The GM Foundation Early Learning Classrooms will foster a student-centered approach to teaching and learning focused on mathematics, science, social studies, critical thinking, social-emotional development, language/literacy and creative development. In addition, the rooms will be infused with technology to help prepare students for the learning platforms they will experience in kindergarten and beyond. United Way’s “Living Social” program will be incorporated into the schools to provide performing arts lessons and feedback to students twice per week.
Measurement is also a hallmark of the initiative. The Early Development Instrument will be used to measure the effectiveness of the Pre-K programs, allowing Detroit educators to compare strengths and weaknesses in child development and school readiness across communities. It takes into consideration important factors such as poverty rates, resident mobility, and the availability of preschools, family support providers, libraries and health providers.
“The GM Foundation has made a commitment to fundamentally improve the lives of our children and the larger community,” said Michael J. Brennan, president and CEO, United Way. “This investment will go a long way in laying the foundation for success for some of Detroit’s youngest children. We applaud the type of corporate leadership the GM Foundation has shown time and again.”

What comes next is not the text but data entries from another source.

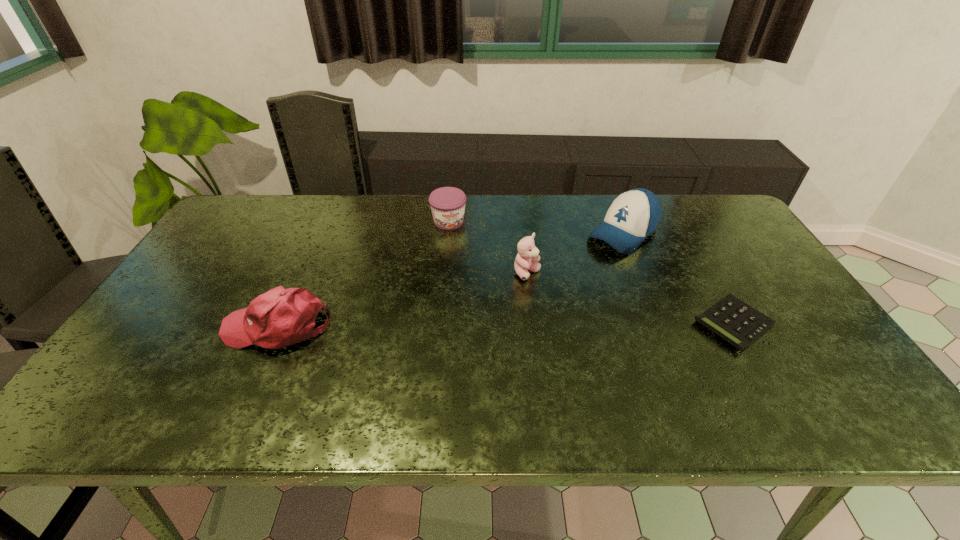 Locate an element on the screen. vacant space that is in between the jam and the leftmost object is located at coordinates (363, 274).

This screenshot has height=540, width=960. Identify the location of object that stands as the fourth closest to the calculator. (281, 317).

Identify which object is located as the second nearest to the leftmost object. Please provide its 2D coordinates. Your answer should be formatted as a tuple, i.e. [(x, y)], where the tuple contains the x and y coordinates of a point satisfying the conditions above.

[(527, 258)]

You are a GUI agent. You are given a task and a screenshot of the screen. Output one action in this format:
    pyautogui.click(x=<x>, y=<y>)
    Task: Click on the free space in the image that satisfies the following two spatial constraints: 1. on the front side of the second shortest object; 2. on the left side of the third nearest object
    
    Given the screenshot: What is the action you would take?
    pyautogui.click(x=444, y=273) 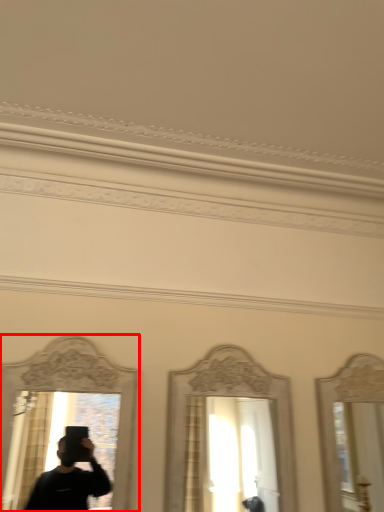 Question: Observing the image, what is the correct spatial positioning of mirror (annotated by the red box) in reference to mirror?

Choices:
 (A) right
 (B) left

Answer: (B) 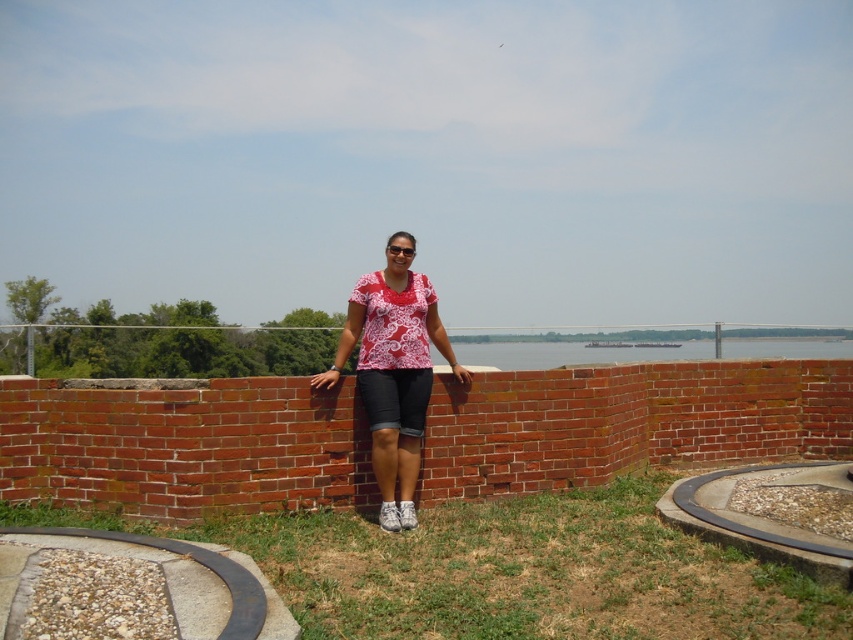 Measure the distance between green grass at lower center and clear water at center.

The distance of green grass at lower center from clear water at center is 23.46 feet.

Between point (560, 520) and point (766, 346), which one is positioned behind?

The point (766, 346) is more distant.

I want to click on green grass at lower center, so click(x=509, y=570).

From the picture: Is green grass at lower center to the left of matte red shirt at center from the viewer's perspective?

In fact, green grass at lower center is to the right of matte red shirt at center.

Who is more forward, (610,490) or (384,406)?

Point (384,406) is in front.

Find the location of a particular element. This screenshot has height=640, width=853. green grass at lower center is located at coordinates (509, 570).

Does point (408, 464) come behind point (572, 349)?

No, (408, 464) is in front of (572, 349).

Which is in front, point (416, 384) or point (780, 349)?

Point (416, 384) is more forward.

Who is more forward, (370,419) or (473,364)?

Point (370,419)

Find the location of a particular element. The width and height of the screenshot is (853, 640). matte red shirt at center is located at coordinates (393, 371). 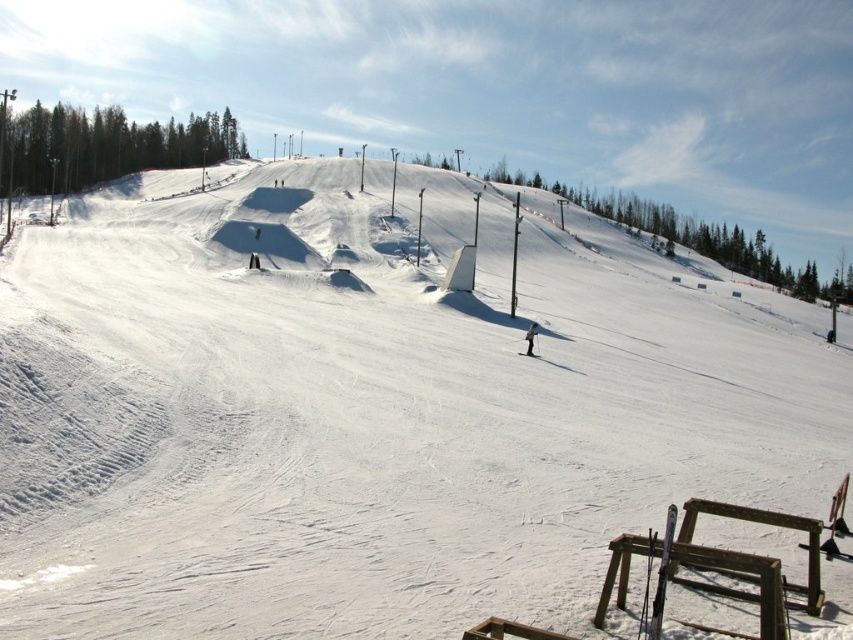 Question: Which point is closer to the camera?

Choices:
 (A) coord(534,339)
 (B) coord(671,515)

Answer: (B)

Question: Is matte black ski at lower right to the left of black matte skier at center from the viewer's perspective?

Choices:
 (A) yes
 (B) no

Answer: (A)

Question: Is matte black ski at lower right thinner than black matte skier at center?

Choices:
 (A) yes
 (B) no

Answer: (B)

Question: Which point is farther to the camera?

Choices:
 (A) black matte skier at center
 (B) matte black ski at lower right

Answer: (A)

Question: Which of the following is the closest to the observer?

Choices:
 (A) (531, 336)
 (B) (670, 516)

Answer: (B)

Question: Does matte black ski at lower right have a lesser width compared to black matte skier at center?

Choices:
 (A) no
 (B) yes

Answer: (A) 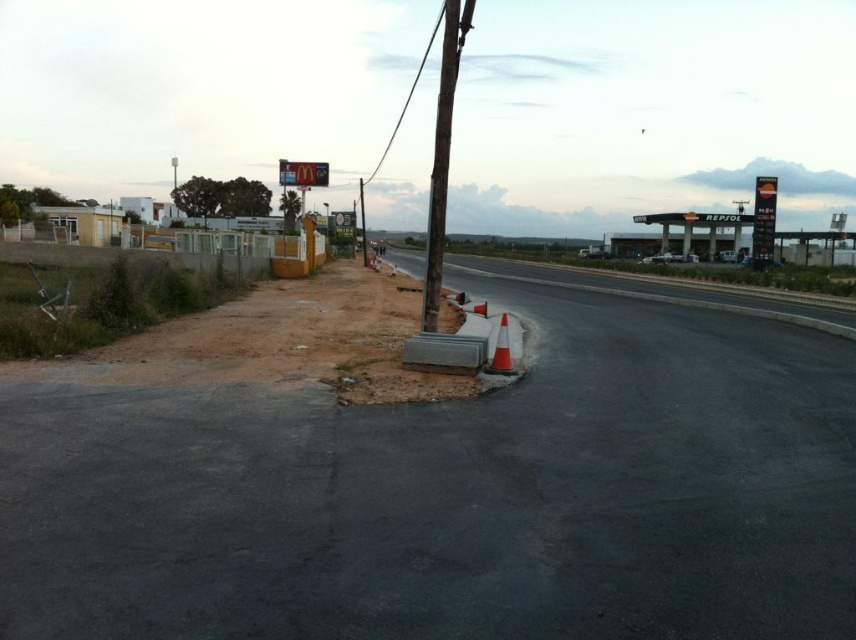 You are a delivery driver who needs to deliver a package to a specific location marked by a point on the black asphalt highway at center. The GPS shows the point at coordinates (453, 496). Based on the scene description, where should you look for this point along the road?

The point at coordinates (453, 496) is located on the black asphalt highway at center, so you should look along the central part of the road where the asphalt is dark gray and smooth.

You are a construction worker who needs to place a new sign on the pole. The sign requires a sturdy base to withstand wind. Which pole should you choose between the brown wooden pole at center and the smooth concrete pole at center?

The smooth concrete pole at center is positioned above the brown wooden pole at center, so it is likely taller and sturdier, making it the better choice for the sign. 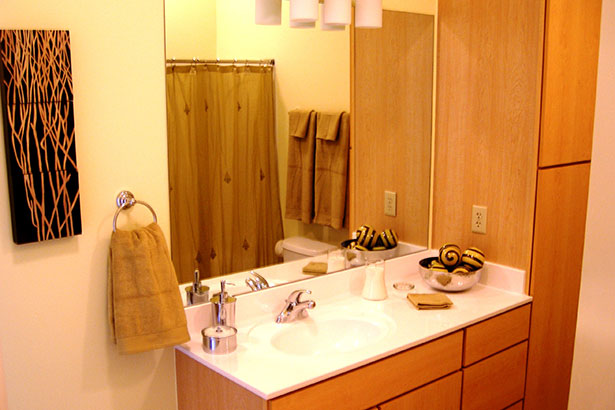 Locate an element on the screen. The width and height of the screenshot is (615, 410). hand towel is located at coordinates (147, 281). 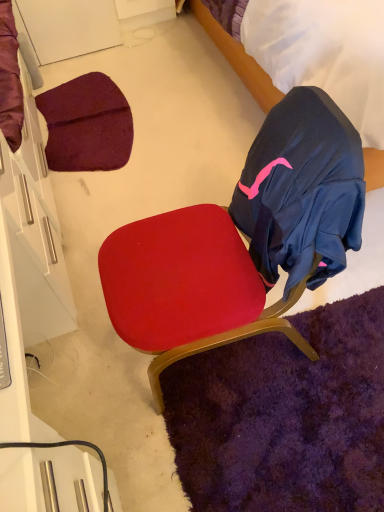 Question: Is velvet blue bed at upper right next to velvet red chair at center?

Choices:
 (A) yes
 (B) no

Answer: (B)

Question: From a real-world perspective, is velvet blue bed at upper right positioned under velvet red chair at center based on gravity?

Choices:
 (A) no
 (B) yes

Answer: (A)

Question: Considering the relative positions of velvet blue bed at upper right and velvet red chair at center in the image provided, is velvet blue bed at upper right to the right of velvet red chair at center from the viewer's perspective?

Choices:
 (A) no
 (B) yes

Answer: (B)

Question: Can you confirm if velvet blue bed at upper right is shorter than velvet red chair at center?

Choices:
 (A) yes
 (B) no

Answer: (B)

Question: From the image's perspective, is velvet blue bed at upper right over velvet red chair at center?

Choices:
 (A) no
 (B) yes

Answer: (B)

Question: Is velvet blue bed at upper right positioned in front of velvet red chair at center?

Choices:
 (A) no
 (B) yes

Answer: (A)

Question: Is the depth of velvet red chair at center greater than that of velvet blue bed at upper right?

Choices:
 (A) yes
 (B) no

Answer: (B)

Question: Could you tell me if velvet red chair at center is turned towards velvet blue bed at upper right?

Choices:
 (A) yes
 (B) no

Answer: (B)

Question: Can you confirm if velvet red chair at center is positioned to the right of velvet blue bed at upper right?

Choices:
 (A) no
 (B) yes

Answer: (A)

Question: Considering the relative positions of velvet red chair at center and velvet blue bed at upper right in the image provided, is velvet red chair at center in front of velvet blue bed at upper right?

In December 2010, the GM Foundation pledged its largest grant ever – $27.1 million to United Way – to establish a “Network of Excellence” in seven Detroit-area high schools and raise graduation rates from roughly 50 percent to 80 percent over five years. Nearly three full years into the Network of Excellence initiative, attendance rates at all seven schools exceed 90 percent, and ACT scores are rising. These are promising early indicators for increased graduation rates.
Two of the high schools – Henry Ford and Central Collegiate – are operated by the EAA.
General Motors’ teamGM Cares volunteers are active in the Network of Excellence schools and served more than 1,200 hours last year mentoring and supporting the schools and students.
The grant also supports 65 Early Learning Centers in 10 of Detroit’s most challenged neighborhoods to ensure that children start kindergarten ready to learn. Additionally, the funds are invested in key Detroit hospitals, where new mothers who agree to read to their child can receive a book per month until their child is 5.